February 7, 2003 12:00 PM ET

Computerworld - WASHINGTON -- NASA's mission software systems are considered to be among the best-engineered in the world. But software has its limits, and NASA realized after the 1999 crash of the unmanned Mars Polar Lander that it needed help.
The crash on Mars was blamed on a software bug: "Software testing was inadequate," a NASA study said. But NASA officials knew that a long-term fix for the problem would involve more than simply finding and fixing bugs. It would mean improving software quality and creating systems that would not fail.
The Feb. 1 crash of the space shuttle Columbia has brought renewed attention to the highly complex computer systems and software used by the space agency.
The "Mars Polar Lander was an important watershed event" for NASA, said Dr. Henry McDonald, who headed the NASA Ames Research Center in Moffett Field, Calif., until last November.

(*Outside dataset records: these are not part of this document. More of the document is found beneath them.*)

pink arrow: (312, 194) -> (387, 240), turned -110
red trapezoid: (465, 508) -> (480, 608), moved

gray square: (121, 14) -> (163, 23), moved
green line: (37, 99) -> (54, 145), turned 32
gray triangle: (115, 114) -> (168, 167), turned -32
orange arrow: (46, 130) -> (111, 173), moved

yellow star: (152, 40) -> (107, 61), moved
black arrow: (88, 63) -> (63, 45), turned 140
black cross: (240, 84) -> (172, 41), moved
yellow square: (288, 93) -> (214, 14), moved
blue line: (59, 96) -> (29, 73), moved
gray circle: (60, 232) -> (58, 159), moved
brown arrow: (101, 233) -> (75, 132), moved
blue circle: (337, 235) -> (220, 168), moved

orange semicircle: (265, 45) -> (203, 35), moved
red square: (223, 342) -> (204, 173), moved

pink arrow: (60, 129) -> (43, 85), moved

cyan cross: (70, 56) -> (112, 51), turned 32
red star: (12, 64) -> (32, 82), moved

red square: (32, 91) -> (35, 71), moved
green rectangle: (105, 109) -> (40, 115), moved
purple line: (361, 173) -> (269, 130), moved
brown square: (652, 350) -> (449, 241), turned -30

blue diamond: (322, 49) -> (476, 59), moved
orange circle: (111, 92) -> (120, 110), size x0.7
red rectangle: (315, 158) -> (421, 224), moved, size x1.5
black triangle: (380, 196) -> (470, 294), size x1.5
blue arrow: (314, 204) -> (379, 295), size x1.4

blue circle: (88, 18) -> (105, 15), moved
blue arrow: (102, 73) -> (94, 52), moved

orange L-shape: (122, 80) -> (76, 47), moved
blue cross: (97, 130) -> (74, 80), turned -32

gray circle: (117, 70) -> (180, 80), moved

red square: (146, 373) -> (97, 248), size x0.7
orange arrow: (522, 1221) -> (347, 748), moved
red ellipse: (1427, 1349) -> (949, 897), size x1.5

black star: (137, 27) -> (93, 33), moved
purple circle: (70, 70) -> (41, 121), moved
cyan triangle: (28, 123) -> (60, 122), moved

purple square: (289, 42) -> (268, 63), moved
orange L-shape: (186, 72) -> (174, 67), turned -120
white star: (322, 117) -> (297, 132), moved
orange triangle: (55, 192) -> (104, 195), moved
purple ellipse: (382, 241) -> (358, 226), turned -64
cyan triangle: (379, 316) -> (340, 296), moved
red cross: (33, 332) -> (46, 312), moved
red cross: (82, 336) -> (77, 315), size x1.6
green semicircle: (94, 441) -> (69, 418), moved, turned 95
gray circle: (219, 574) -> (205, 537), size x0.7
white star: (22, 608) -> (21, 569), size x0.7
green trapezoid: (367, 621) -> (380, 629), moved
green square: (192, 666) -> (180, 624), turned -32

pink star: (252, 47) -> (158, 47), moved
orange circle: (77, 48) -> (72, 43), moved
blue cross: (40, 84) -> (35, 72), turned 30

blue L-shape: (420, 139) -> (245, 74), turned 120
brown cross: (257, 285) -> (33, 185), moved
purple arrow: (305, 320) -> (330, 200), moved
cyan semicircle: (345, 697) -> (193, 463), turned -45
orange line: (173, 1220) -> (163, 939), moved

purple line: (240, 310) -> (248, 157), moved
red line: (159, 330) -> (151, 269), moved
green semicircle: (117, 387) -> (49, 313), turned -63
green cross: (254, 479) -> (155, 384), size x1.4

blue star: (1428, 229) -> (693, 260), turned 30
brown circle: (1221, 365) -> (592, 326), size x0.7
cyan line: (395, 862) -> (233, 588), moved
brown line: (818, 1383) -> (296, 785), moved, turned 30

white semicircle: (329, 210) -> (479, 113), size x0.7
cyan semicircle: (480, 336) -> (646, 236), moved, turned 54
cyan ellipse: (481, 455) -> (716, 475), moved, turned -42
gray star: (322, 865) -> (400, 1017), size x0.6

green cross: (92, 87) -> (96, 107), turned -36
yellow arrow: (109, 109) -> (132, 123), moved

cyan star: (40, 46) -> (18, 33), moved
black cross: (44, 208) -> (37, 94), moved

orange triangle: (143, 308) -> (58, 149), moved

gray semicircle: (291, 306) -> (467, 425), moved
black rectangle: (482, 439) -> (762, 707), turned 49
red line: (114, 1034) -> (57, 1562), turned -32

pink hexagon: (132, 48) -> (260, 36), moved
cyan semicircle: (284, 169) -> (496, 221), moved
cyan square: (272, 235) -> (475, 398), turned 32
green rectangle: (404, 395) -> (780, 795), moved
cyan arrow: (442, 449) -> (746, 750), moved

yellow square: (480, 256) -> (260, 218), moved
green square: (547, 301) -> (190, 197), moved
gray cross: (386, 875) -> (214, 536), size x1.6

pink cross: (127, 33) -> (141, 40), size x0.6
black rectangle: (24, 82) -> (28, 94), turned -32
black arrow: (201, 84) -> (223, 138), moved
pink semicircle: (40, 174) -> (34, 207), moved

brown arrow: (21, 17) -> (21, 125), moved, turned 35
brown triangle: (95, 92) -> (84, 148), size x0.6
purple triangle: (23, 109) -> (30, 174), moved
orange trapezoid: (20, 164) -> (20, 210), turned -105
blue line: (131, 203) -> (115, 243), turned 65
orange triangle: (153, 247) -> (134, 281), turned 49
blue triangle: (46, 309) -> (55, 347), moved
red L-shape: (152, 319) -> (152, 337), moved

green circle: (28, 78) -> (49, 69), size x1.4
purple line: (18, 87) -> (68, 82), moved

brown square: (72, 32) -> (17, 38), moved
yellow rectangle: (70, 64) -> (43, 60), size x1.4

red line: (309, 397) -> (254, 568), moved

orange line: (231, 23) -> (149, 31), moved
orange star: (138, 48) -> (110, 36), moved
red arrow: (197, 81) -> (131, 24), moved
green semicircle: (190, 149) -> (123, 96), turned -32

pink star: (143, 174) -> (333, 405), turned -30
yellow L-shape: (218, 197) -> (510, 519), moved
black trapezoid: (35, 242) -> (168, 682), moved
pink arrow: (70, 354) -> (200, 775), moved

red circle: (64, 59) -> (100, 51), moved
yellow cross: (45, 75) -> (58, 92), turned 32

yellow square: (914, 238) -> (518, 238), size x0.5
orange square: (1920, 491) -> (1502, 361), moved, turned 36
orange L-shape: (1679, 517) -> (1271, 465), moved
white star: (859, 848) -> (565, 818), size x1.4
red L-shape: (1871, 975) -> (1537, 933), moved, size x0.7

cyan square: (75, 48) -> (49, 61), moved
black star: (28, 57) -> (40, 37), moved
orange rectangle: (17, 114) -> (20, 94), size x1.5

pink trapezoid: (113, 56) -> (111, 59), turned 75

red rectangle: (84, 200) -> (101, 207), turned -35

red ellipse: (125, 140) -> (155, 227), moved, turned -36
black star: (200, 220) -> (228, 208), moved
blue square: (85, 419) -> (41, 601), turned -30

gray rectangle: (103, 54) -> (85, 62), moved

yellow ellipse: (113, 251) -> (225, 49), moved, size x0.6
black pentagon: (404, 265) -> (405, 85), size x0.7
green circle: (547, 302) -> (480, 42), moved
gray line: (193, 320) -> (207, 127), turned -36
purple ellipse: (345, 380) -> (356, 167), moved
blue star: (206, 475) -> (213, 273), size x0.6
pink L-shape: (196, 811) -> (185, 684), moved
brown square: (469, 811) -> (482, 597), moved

McDonald urged the agency to broaden private-sector involvement, and the space agency did just that, bringing together leading universities to help in the development of highly dependable systems. Indeed, so close is this private-sector collaboration that last month Carnegie Mellon University in Pittsburgh, the lead university in a research program that received $23 million from NASA, signed a lease to establish a West Coast campus at Moffett Field.
Moreover, the space agency is playing a leading role in the Sustainable Computing Consortium (SCC), a group formed in July that includes companies such as FedEx Corp., Pfizer Inc., Microsoft Corp. and Oracle Corp.
The goal is the Holy Grail of software design: software that does what it's intended to do, no matter what. It's called "high dependability," and it means building systems that tolerate hardware faults well, maintain a high level of security in an attack and are always available to the end user.
The research could help not just NASA, but any industry. "There are many, many applications that would benefit greatly from very highly dependable computing, and NASA is among those," said Jan Aikins, chief technologist at the Ames Research Center. Critical applications include those used by financial services and hospitals -- industries that need "applications that can't fail, that don't fail," Aikins said.
But achieving that will take a monumental effort. Among engineered systems, software is unique because there are no systems that provide definitive measures of a system's level of security and dependability. "The central objective is to be able make positive statements about presence or absence of those kinds of attributes in a finished product," said SCC head William Guttman, a professor of economics and technology at Carnegie Mellon.